▶ _DATASET ENTRIES_
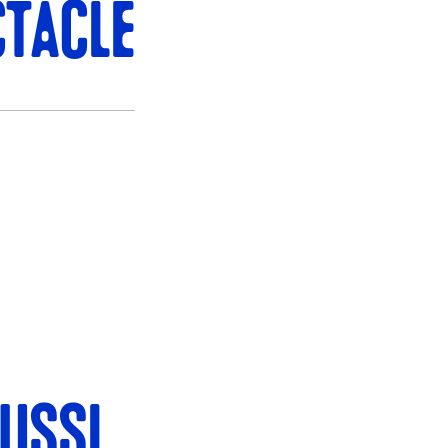
TACLE
USSI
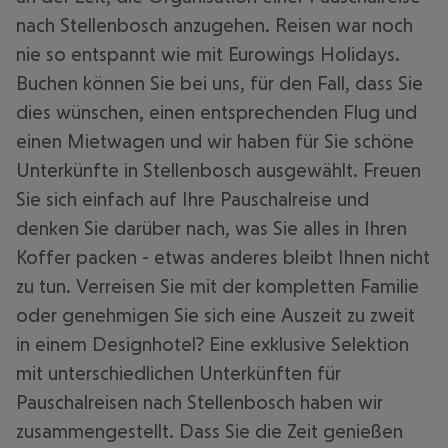
nach Stellenbosch anzugehen. Reisen war noch
nie so entspannt wie mit Eurowings Holidays.
Buchen können Sie bei uns, für den Fall, dass Sie
dies wünschen, einen entsprechenden Flug und
einen Mietwagen und wir haben für Sie schöne
Unterkünfte in Stellenbosch ausgewählt. Freuen
Sie sich einfach auf Ihre Pauschalreise und
denken Sie darüber nach, was Sie alles in Ihren
Koffer packen - etwas anderes bleibt Ihnen nicht
zu tun. Verreisen Sie mit der kompletten Familie
oder genehmigen Sie sich eine Auszeit zu zweit
in einem Designhotel? Eine exklusive Selektion
mit unterschiedlichen Unterkünften für
Pauschalreisen nach Stellenbosch haben wir
zusammengestellt. Dass Sie die Zeit genießen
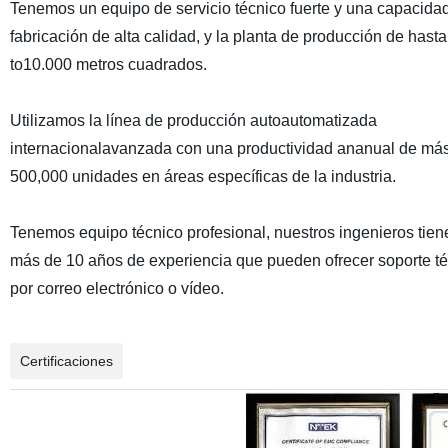
Tenemos un equipo de servicio técnico fuerte y una capacida
fabricación de alta calidad, y la planta de producción de hasta
to10.000 metros cuadrados.
Utilizamos la línea de producción autoautomatizada
internacionalavanzada con una productividad ananual de má
500,000 unidades en áreas específicas de la industria.
Tenemos equipo técnico profesional, nuestros ingenieros tien
más de 10 años de experiencia que pueden ofrecer soporte t
por correo electrónico o vídeo.
Certificaciones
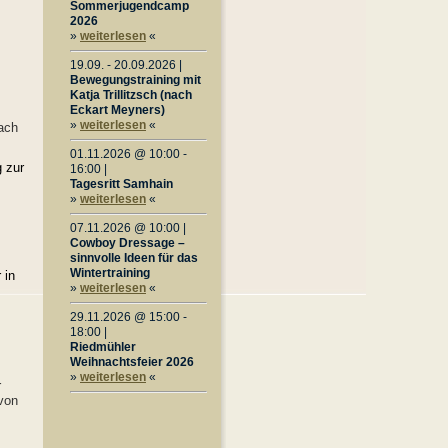
Sommerjugendcamp
2026
»
weiterlesen
«
19.09. - 20.09.2026 |
Bewegungstraining mit
Katja Trillitzsch (nach
Eckart Meyners)
»
weiterlesen
«
nach
01.11.2026 @ 10:00 -
g zur
16:00 |
Tagesritt Samhain
»
weiterlesen
«
07.11.2026 @ 10:00 |
Cowboy Dressage –
sinnvolle Ideen für das
Wintertraining
 in
»
weiterlesen
«
29.11.2026 @ 15:00 -
18:00 |
Riedmühler
Weihnachtsfeier 2026
»
weiterlesen
«
r
 von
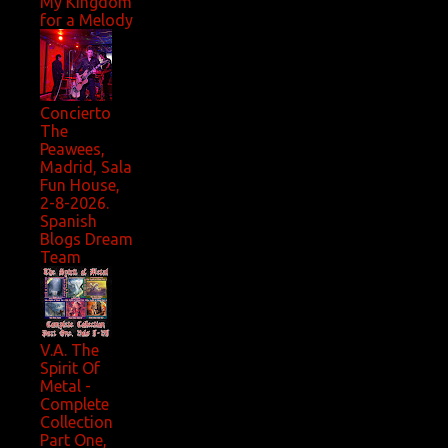
My Kingdom
for a Melody
Concierto
The
Peawees,
Madrid, Sala
Fun House,
2-8-2026.
Spanish
Blogs Dream
Team
V.A. The
Spirit Of
Metal -
Complete
Collection
Part One,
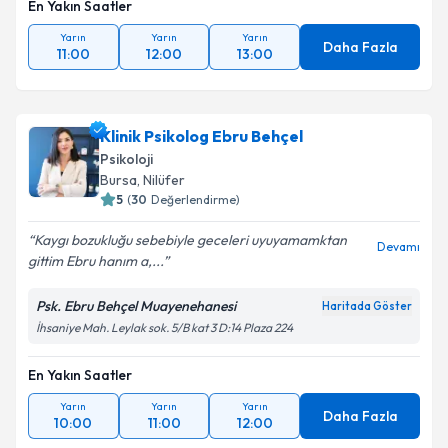
En Yakın Saatler
Yarın
Yarın
Yarın
Daha Fazla
11:00
12:00
13:00
Klinik Psikolog Ebru Behçel
Psikoloji
Bursa
, Nilüfer
5
(
30
Değerlendirme)
Kaygı bozukluğu sebebiyle geceleri uyuyamamktan
Devamı
gittim Ebru hanım a,...
Psk. Ebru Behçel Muayenehanesi
Haritada Göster
İhsaniye Mah. Leylak sok. 5/B kat 3 D:14 Plaza 224
En Yakın Saatler
Yarın
Yarın
Yarın
Daha Fazla
10:00
11:00
12:00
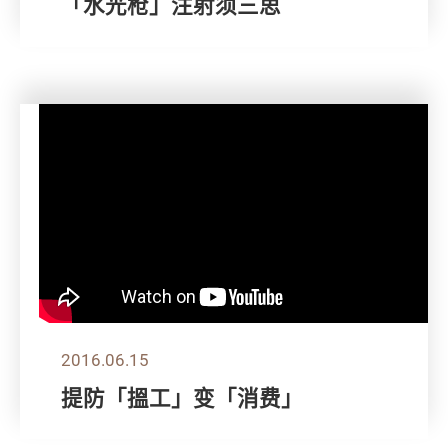
「水光枪」注射须三思
2016.06.15
提防「搵工」变「消费」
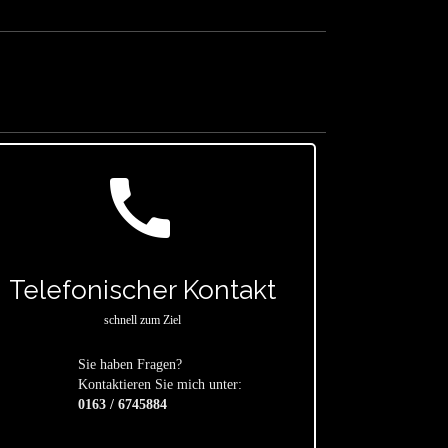
call
Telefonischer Kontakt
schnell zum Ziel
Sie haben Fragen?
star
Kontaktieren Sie mich unter:
0163 / 6745884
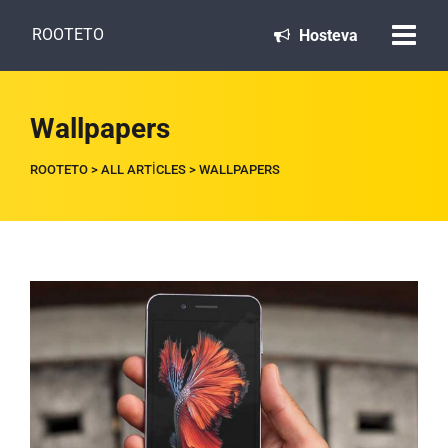
ROOTETO
Hosteva
Wallpapers
ROOTETO
>
ALL ARTICLES
>
WALLPAPERS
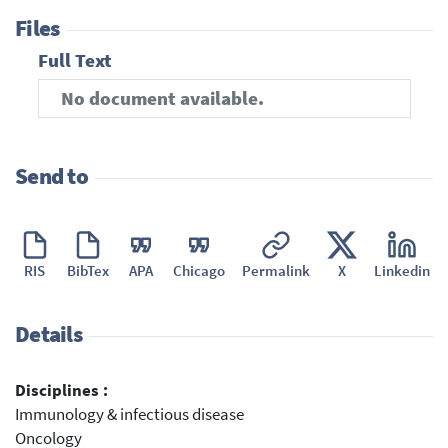
Files
Full Text
No document available.
Send to
RIS
BibTex
APA
Chicago
Permalink
X
Linkedin
Details
Disciplines :
Immunology & infectious disease
Oncology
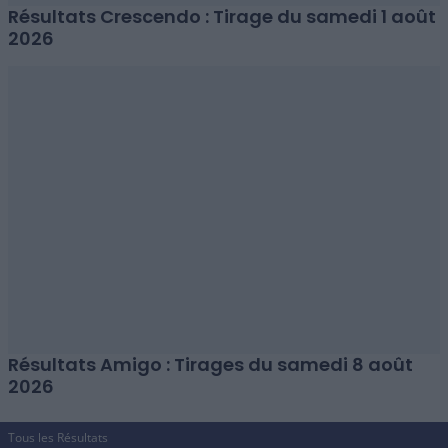
Résultats Crescendo : Tirage du samedi 1 août
2026
Résultats Amigo : Tirages du samedi 8 août
2026
Tous les Résultats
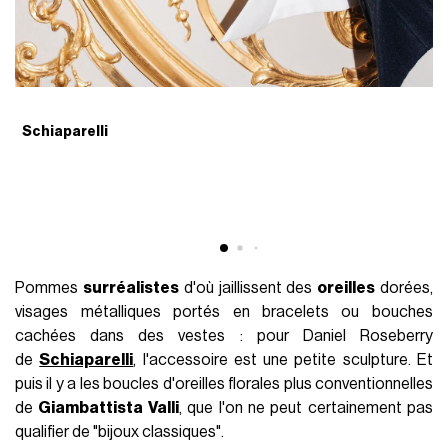
Schiaparelli
S
Pommes
surréalistes
d'où jaillissent des
oreilles
dorées,
visages métalliques portés en bracelets ou bouches
cachées dans des vestes : pour Daniel Roseberry
de
Schiaparelli
, l'accessoire est une petite sculpture. Et
puis il y a les boucles d'oreilles florales plus conventionnelles
de
Giambattista Valli
, que l'on ne peut certainement pas
qualifier de "bijoux classiques".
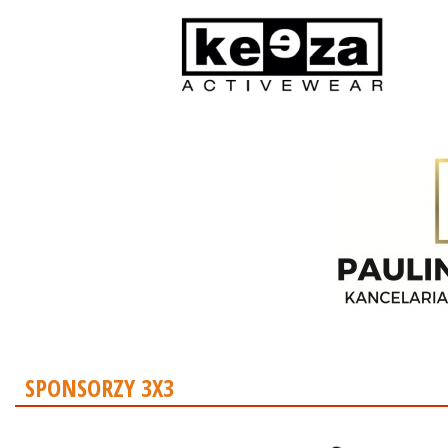
SPONSORZY 3X3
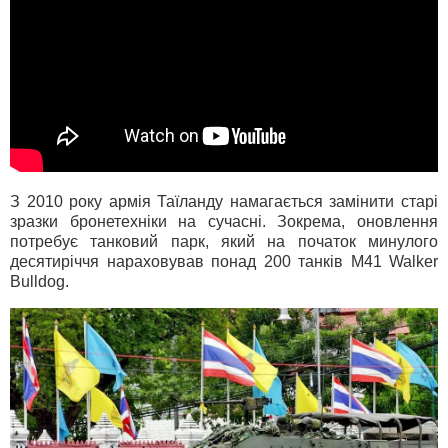
З 2010 року армія Таїланду намагається замінити старі
зразки бронетехніки на сучасні. Зокрема, оновлення
потребує танковий парк, який на початок минулого
десятиріччя нараховував понад 200 танків M41 Walker
Bulldog.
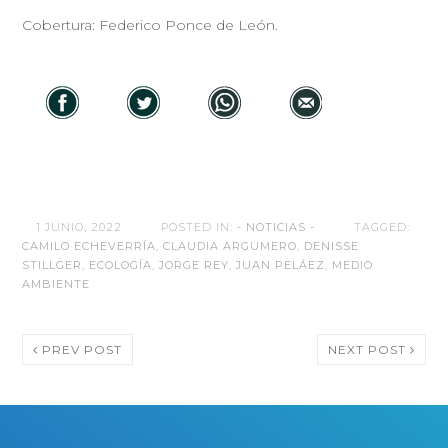
Cobertura: Federico Ponce de León.
1 JUNIO, 2022
POSTED IN:
- NOTICIAS -
TAGGED:
CAMILO ECHEVERRÍA
,
CLAUDIA ARGUMERO
,
DENISSE
STILLGER
,
ECOLOGÍA
,
JORGE REY
,
JUAN PELÁEZ
,
MEDIO
AMBIENTE
PREV POST
NEXT POST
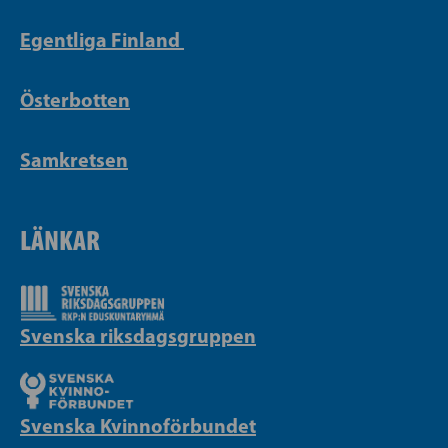
Egentliga Finland
Österbotten
Samkretsen
LÄNKAR
Svenska riksdagsgruppen
Svenska Kvinnoförbundet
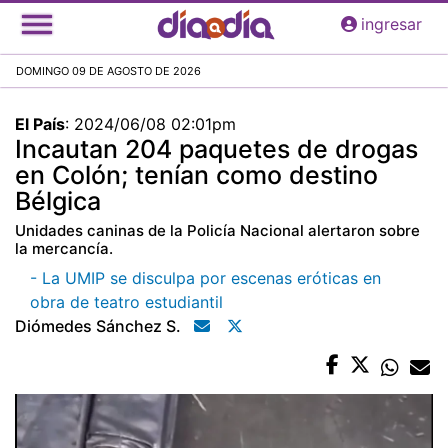
Pasar
ingresar
al
contenido
DOMINGO 09 DE AGOSTO DE 2026
principal
El País
:
2024/06/08 02:01pm
Incautan 204 paquetes de drogas
en Colón; tenían como destino
Bélgica
Unidades caninas de la Policía Nacional alertaron sobre
la mercancía.
- La UMIP se disculpa por escenas eróticas en
obra de teatro estudiantil
Diómedes Sánchez S.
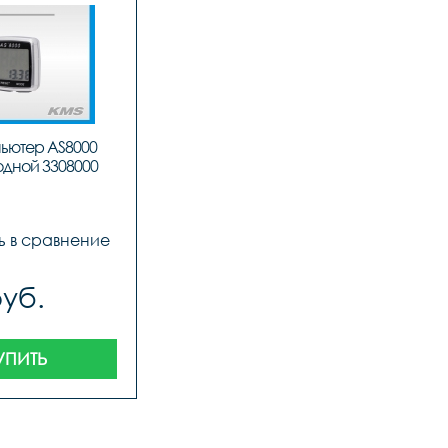
ьютер AS8000 
дной 3308000
ь в сравнение
руб.
УПИТЬ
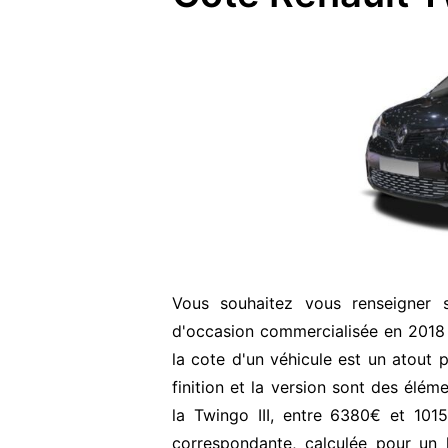
Vous souhaitez vous renseigner 
d'occasion commercialisée en 2018
la cote d'un véhicule est un atout p
finition et la version sont des élém
la Twingo III, entre 6380€ et 101
correspondante, calculée pour un 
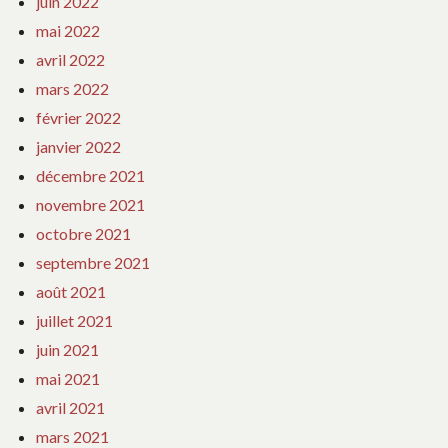
juin 2022
mai 2022
avril 2022
mars 2022
février 2022
janvier 2022
décembre 2021
novembre 2021
octobre 2021
septembre 2021
août 2021
juillet 2021
juin 2021
mai 2021
avril 2021
mars 2021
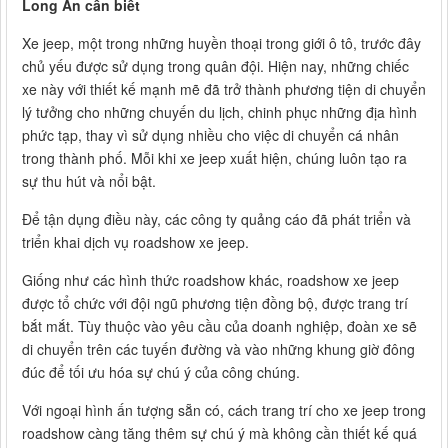
Long An cần biết
Xe jeep, một trong những huyền thoại trong giới ô tô, trước đây
chủ yếu được sử dụng trong quân đội. Hiện nay, những chiếc
xe này với thiết kế mạnh mẽ đã trở thành phương tiện di chuyển
lý tưởng cho những chuyến du lịch, chinh phục những địa hình
phức tạp, thay vì sử dụng nhiều cho việc di chuyển cá nhân
trong thành phố. Mỗi khi xe jeep xuất hiện, chúng luôn tạo ra
sự thu hút và nổi bật.
Để tận dụng điều này, các công ty quảng cáo đã phát triển và
triển khai dịch vụ roadshow xe jeep.
Giống như các hình thức roadshow khác, roadshow xe jeep
được tổ chức với đội ngũ phương tiện đồng bộ, được trang trí
bắt mắt. Tùy thuộc vào yêu cầu của doanh nghiệp, đoàn xe sẽ
di chuyển trên các tuyến đường và vào những khung giờ đông
đúc để tối ưu hóa sự chú ý của công chúng.
Với ngoại hình ấn tượng sẵn có, cách trang trí cho xe jeep trong
roadshow càng tăng thêm sự chú ý mà không cần thiết kế quá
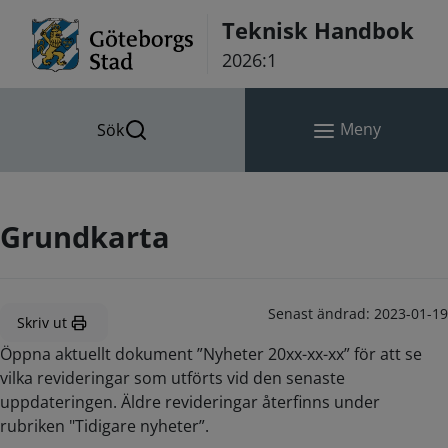
Hoppa till innehåll
Teknisk Handbok
2026:1
Meny
Sök
Grundkarta
Senast ändrad:
2023-01-19
Skriv ut
Öppna aktuellt dokument ”Nyheter 20xx-xx-xx” för att se
vilka revideringar som utförts vid den senaste
uppdateringen. Äldre revideringar återfinns under
rubriken "Tidigare nyheter”.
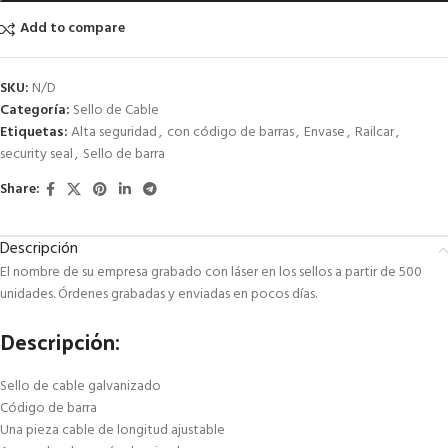
Add to compare
SKU:
N/D
Categoría:
Sello de Cable
Etiquetas:
Alta seguridad
,
con código de barras
,
Envase
,
Railcar
,
security seal
,
Sello de barra
Share:
Descripción
El nombre de su empresa grabado con láser en los sellos a partir de 500
unidades. Órdenes grabadas y enviadas en pocos días.
Descripción:
Sello de cable galvanizado
Código de barra
Una pieza cable de longitud ajustable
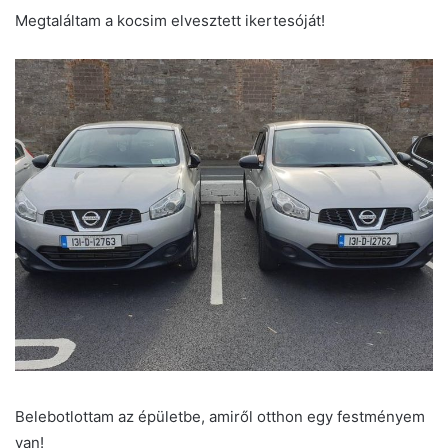
Megtaláltam a kocsim elvesztett ikertesóját!
Belebotlottam az épületbe, amiről otthon egy festményem
van!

▶ _PROBLEM STATEMENT_
Work through the records above. Copy every line with the string "Tenemos".

▶ _OUTPUT OF THE EXERCISE_
Tenemos un equipo de servicio técnico fuerte y una capacida
Tenemos equipo técnico profesional, nuestros ingenieros tien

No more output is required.